Zamana tanıklık yapmak için imzamızı ve 2022 tarihini, çizimin hem zamansal bağlamını vererek hem de ismimle kimliğimi ortaya koydum. İmzanın sol alt köşede değil, sağ alt köşede yer alması da alışılmış yerleşimi kırarak “sanatçı gözetimi”nin farklı bir düzlemde sürdüğünü gösterdim. Sanatçının burada “gizli özne” değil, “sorgulayan bilinç” olarak yer aldığının açık bir ifadesi olarak göz önüne serdim.
Gözle değil, gönülle görülen şeylerin bir de “Görünende Görünmeyenler”, yalnızca bir görsel üretim değil; aynı zamanda düşünsel, sezgisel ve kültürel bir arayışın ürünüdür. İzleyiciyi pasif bir bakıştan çıkarıp, anlam inşa eden aktif bir özneye dönüştürdüm.

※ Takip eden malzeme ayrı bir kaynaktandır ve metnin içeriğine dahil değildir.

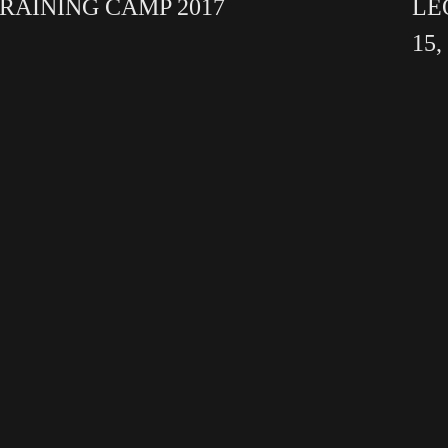
RAINING CAMP 2017
LE
15,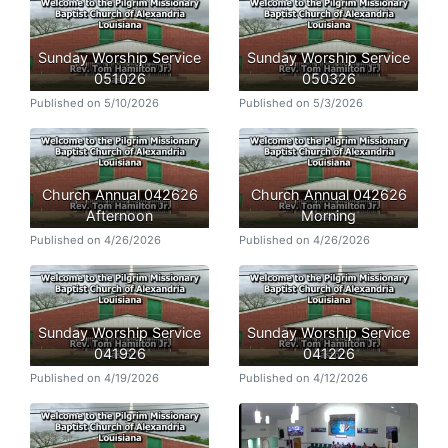
Sunday Worship Service
Sunday Worship Service
051026
050326
Published on 5/10/2026
Published on 5/3/2026
Church Annual 042626
Church Annual 042626
Afternoon
Morning
Published on 4/26/2026
Published on 4/26/2026
Sunday Worship Service
Sunday Worship Service
041926
041226
Published on 4/19/2026
Published on 4/12/2026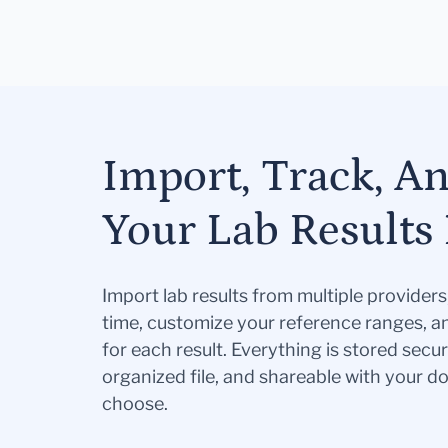
Import, Track, A
Your Lab Results 
Import lab results from multiple provider
time, customize your reference ranges, a
for each result. Everything is stored secur
organized file, and shareable with your 
choose.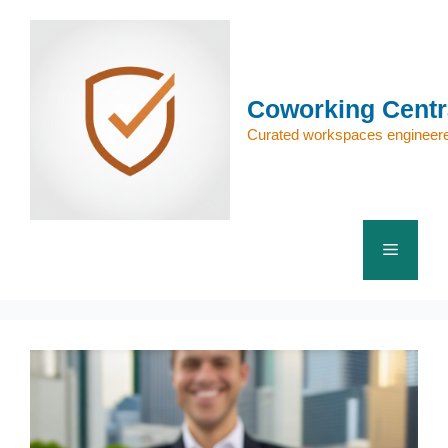
Skip
to
content
Coworking Centr
Curated workspaces engineere
Menu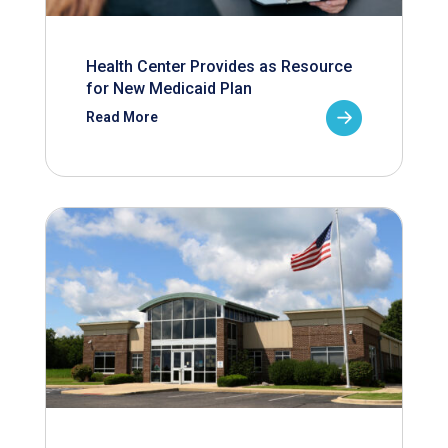
Health Center Provides as Resource
for New Medicaid Plan
Read More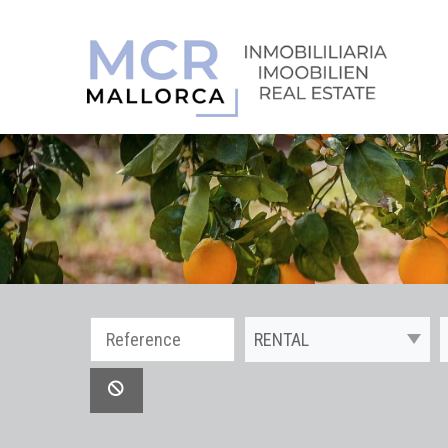
RENTAL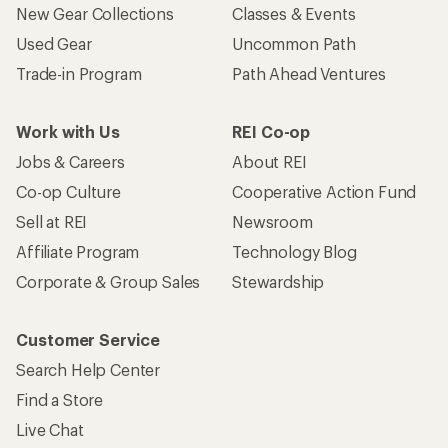
New Gear Collections
Classes & Events
Used Gear
Uncommon Path
Trade-in Program
Path Ahead Ventures
Work with Us
REI Co-op
Jobs & Careers
About REI
Co-op Culture
Cooperative Action Fund
Sell at REI
Newsroom
Affiliate Program
Technology Blog
Corporate & Group Sales
Stewardship
Customer Service
Search Help Center
Find a Store
Live Chat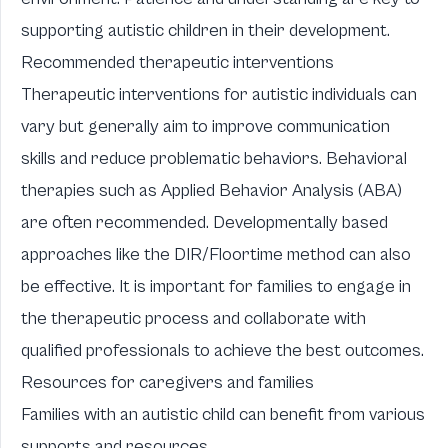
supporting autistic children in their development.
Recommended therapeutic interventions
Therapeutic interventions for autistic individuals can
vary but generally aim to improve communication
skills and reduce problematic behaviors. Behavioral
therapies such as Applied Behavior Analysis (ABA)
are often recommended. Developmentally based
approaches like the DIR/Floortime method can also
be effective. It is important for families to engage in
the therapeutic process and collaborate with
qualified professionals to achieve the best outcomes.
Resources for caregivers and families
Families with an autistic child can benefit from various
supports and resources.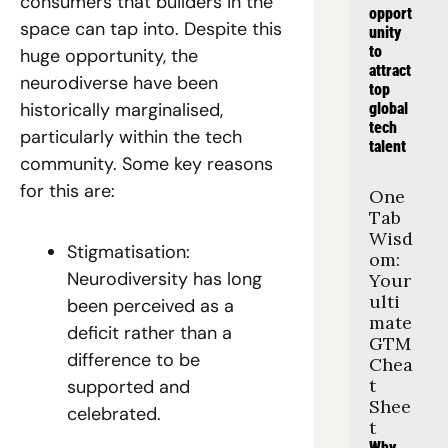
consumers that builders in the 
opport
space can tap into. Despite this 
unity 
to 
huge opportunity, the 
attract 
neurodiverse have been 
top 
historically marginalised, 
global 
tech 
particularly within the tech 
talent
community. Some key reasons 
for this are:  
One 
Tab 
Wisd
Stigmatisation: 
om: 
Neurodiversity has long 
Your 
ulti
been perceived as a 
mate 
deficit rather than a 
GTM 
difference to be 
Chea
t 
supported and 
Shee
celebrated.   
t
Why 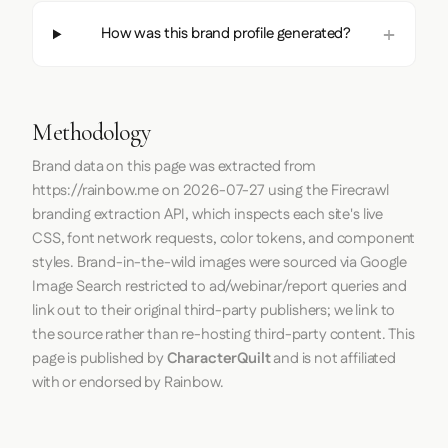
How was this brand profile generated?
Methodology
Brand data on this page was extracted from
https://rainbow.me
on
2026-07-27
using the
Firecrawl
branding extraction API, which inspects each site's live
CSS, font network requests, color tokens, and component
styles. Brand-in-the-wild images were sourced via Google
Image Search restricted to ad/webinar/report queries and
link out to their original third-party publishers; we link to
the source rather than re-hosting third-party content. This
page is published by
CharacterQuilt
and is not affiliated
with or endorsed by Rainbow.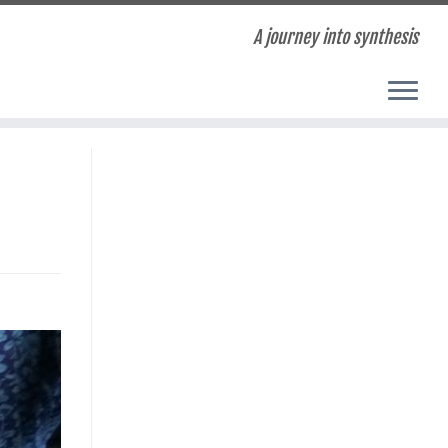
A journey into synthesis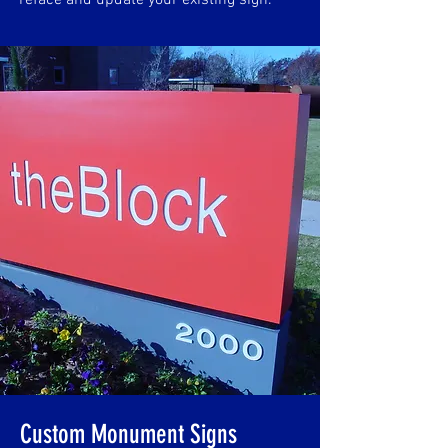
reface and update your existing sign.
Custom Monument Signs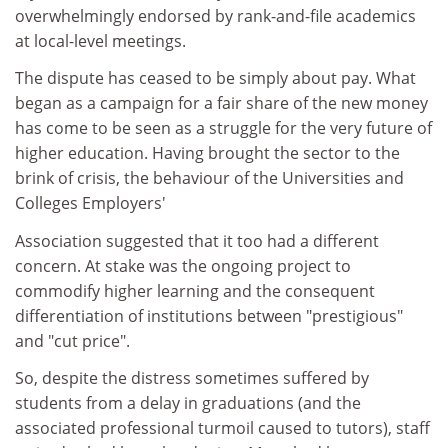
overwhelmingly endorsed by rank-and-file academics
at local-level meetings.
The dispute has ceased to be simply about pay. What
began as a campaign for a fair share of the new money
has come to be seen as a struggle for the very future of
higher education. Having brought the sector to the
brink of crisis, the behaviour of the Universities and
Colleges Employers'
Association suggested that it too had a different
concern. At stake was the ongoing project to
commodify higher learning and the consequent
differentiation of institutions between "prestigious"
and "cut price".
So, despite the distress sometimes suffered by
students from a delay in graduations (and the
associated professional turmoil caused to tutors), staff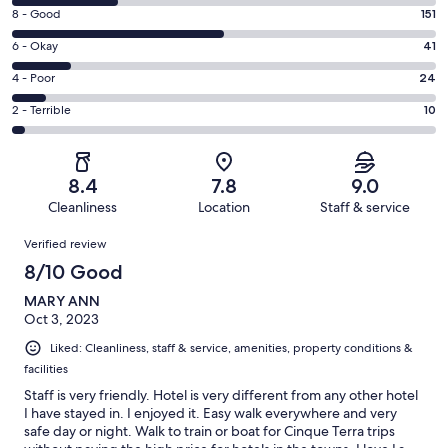
10
Rating
8 - Good
151
-
8
Excellent.
Rating
6 - Okay
41
-
75
6
Good.
Rating
4 - Poor
24
out
-
151
4
of
Okay.
Rating
2 - Terrible
10
out
-
301
41
2
of
Poor.
reviews
out
-
301
24
of
Terrible.
reviews
out
8.4
7.8
9.0
301
10
of
Cleanliness
Location
Staff & service
reviews
out
301
Reviews
of
Verified review
reviews
301
8/10 Good
reviews
MARY ANN
Oct 3, 2023
Liked: Cleanliness, staff & service, amenities, property conditions &
facilities
Staff is very friendly. Hotel is very different from any other hotel
I have stayed in. I enjoyed it. Easy walk everywhere and very
safe day or night. Walk to train or boat for Cinque Terra trips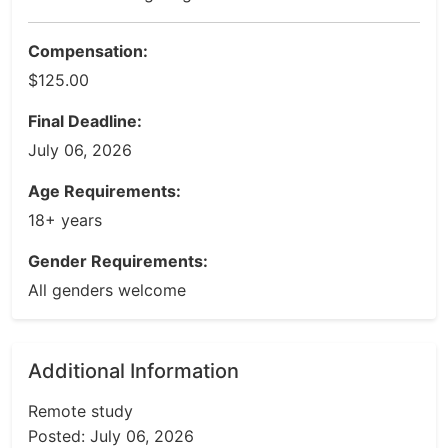
Compensation:
$125.00
Final Deadline:
July 06, 2026
Age Requirements:
18+ years
Gender Requirements:
All genders welcome
Additional Information
Remote study
Posted: July 06, 2026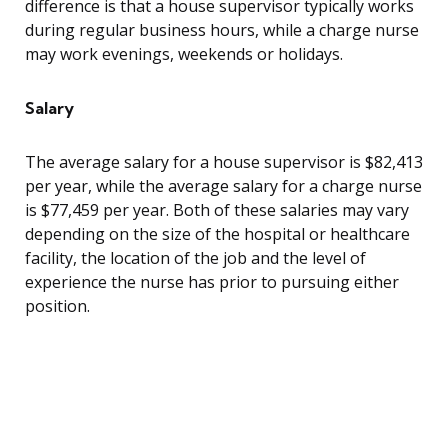
difference is that a house supervisor typically works
during regular business hours, while a charge nurse
may work evenings, weekends or holidays.
Salary
The average salary for a house supervisor is $82,413
per year, while the average salary for a charge nurse
is $77,459 per year. Both of these salaries may vary
depending on the size of the hospital or healthcare
facility, the location of the job and the level of
experience the nurse has prior to pursuing either
position.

Siyah tükenmez kalemin olanaklarıyla meydana getirilmiş bu sürrealist yapı, görmenin ötesinde görmeyi; anlamanın ötesinde sezgiyi arayan bir çağrıdır. Her kıvrımda, her damlada ve her boşlukta insanın kendine ait bir iz bulabileceği bu çizim, zamanın ve mekânın ötesine seslenen içsel bir şiir gibidir.
Tükenmez kalem gibi asgari bir araçla çok büyük (azami) mana derinliği oluşturmaktır. Aynı zamanda ortaya çıkan bu durum, böyle çizgisel ustalığı ve felsefi yaklaşımı ortaya koyar.
Eser, çağdaş Türk çizim sanatı içinde, hem sürrealizmin hem de figüratif soyutlamanın güçlü bir temsilcisi olarak değerlendirilmelidir.
Halil GÜLEL
Düsseldorf / 02.08.2025
(Tükenmez Kalem Resim Yorumlarım)
Kaynakça:
Breton, André. Sürrealist Manifesto, 1924.
Arik, Nilüfer. “Malzeme Olarak Tükenmez Kalem: Deneysellikten Kalıcı Estetiğe”, Sanat Yazıları Dergisi, Sayı 22, 2018.
Jung, Carl Gustav. Rüyalar ve Yorumları, Metis Yayınları, 2013.
Ades, Dawn. Surrealism, Thames & Hudson, 1995.
Erzen, Jale Nejdet. “İslam Sanatında Doğa ve Sembol”, Sanat Tarihi Dergisi, cilt 9, sayı 1, 2001.
Merleau-Ponty, Maurice. Algının Fenomenolojisi, İthaki Yayınları, 2005.
Altınyay, Gökhan. “Türkiye’de Sürrealizmin Plastik Sanatlardaki İzleri”, Akademik Sanat Dergisi, Cilt 5, Sayı 2, 2020.
Pierre, Jose. DuMont’s kleines Lexikon deş Sürrealismus, dumont? Paris – Köln, 1973.